*Work item*. Lines to restate from the data below: from the one containing "Chào anh chị" to the one containing "Tên tài khoản", both included. Give them again exactly, and only them.

#### Dataset entries ####

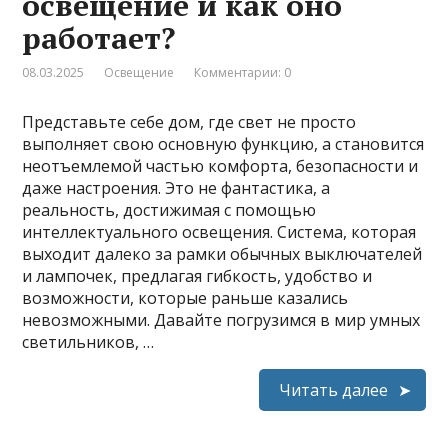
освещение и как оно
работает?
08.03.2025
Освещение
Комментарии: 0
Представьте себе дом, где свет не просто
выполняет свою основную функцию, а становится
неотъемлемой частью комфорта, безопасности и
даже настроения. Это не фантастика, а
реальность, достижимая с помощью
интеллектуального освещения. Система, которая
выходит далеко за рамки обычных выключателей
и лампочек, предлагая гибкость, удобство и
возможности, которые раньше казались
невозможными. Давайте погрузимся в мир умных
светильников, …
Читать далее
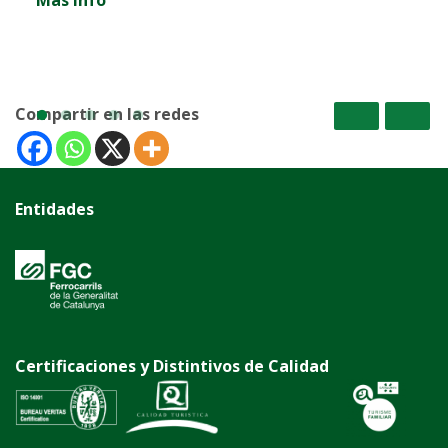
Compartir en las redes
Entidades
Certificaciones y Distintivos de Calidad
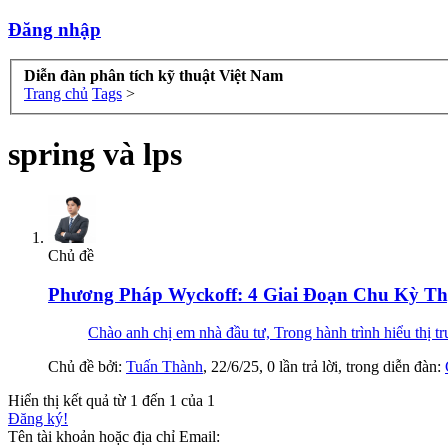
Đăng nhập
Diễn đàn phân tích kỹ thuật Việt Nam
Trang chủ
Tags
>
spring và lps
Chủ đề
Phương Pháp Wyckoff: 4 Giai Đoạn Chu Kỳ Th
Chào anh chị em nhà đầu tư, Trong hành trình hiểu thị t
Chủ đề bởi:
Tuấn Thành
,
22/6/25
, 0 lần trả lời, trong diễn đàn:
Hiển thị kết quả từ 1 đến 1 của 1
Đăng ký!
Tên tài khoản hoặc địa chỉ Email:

####
#### Dataset entries ####

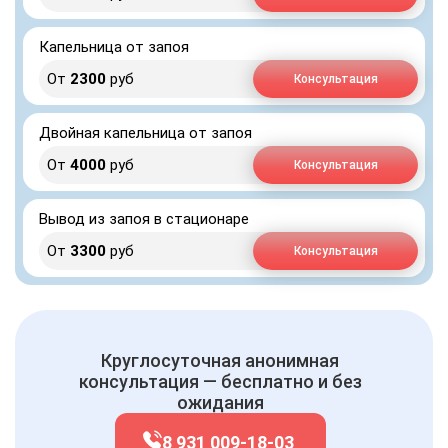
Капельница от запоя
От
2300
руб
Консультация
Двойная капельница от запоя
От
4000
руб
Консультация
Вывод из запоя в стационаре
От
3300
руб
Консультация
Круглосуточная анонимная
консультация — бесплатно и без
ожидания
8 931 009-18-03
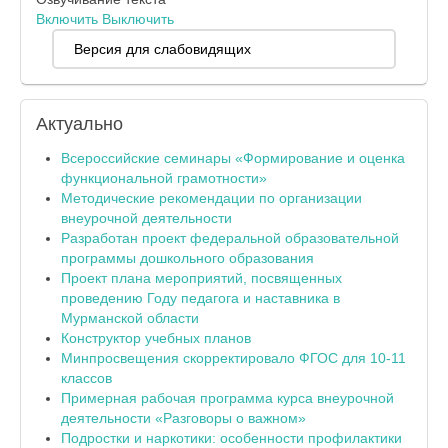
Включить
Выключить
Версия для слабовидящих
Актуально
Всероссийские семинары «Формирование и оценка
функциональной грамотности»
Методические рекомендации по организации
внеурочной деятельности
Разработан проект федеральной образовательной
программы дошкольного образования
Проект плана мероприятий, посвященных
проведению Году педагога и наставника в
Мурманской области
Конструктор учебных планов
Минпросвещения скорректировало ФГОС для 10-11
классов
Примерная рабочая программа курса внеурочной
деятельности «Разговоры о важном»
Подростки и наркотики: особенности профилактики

####

*Task solution*.
Chào anh chị em nhà đầu tư, Trong hành trình hiểu thị t
Chủ đề bởi:
Tuấn Thành
,
22/6/25
, 0 lần trả lời, trong diễn đàn:
Hiển thị kết quả từ 1 đến 1 của 1
Đăng ký!
Tên tài khoản hoặc địa chỉ Email:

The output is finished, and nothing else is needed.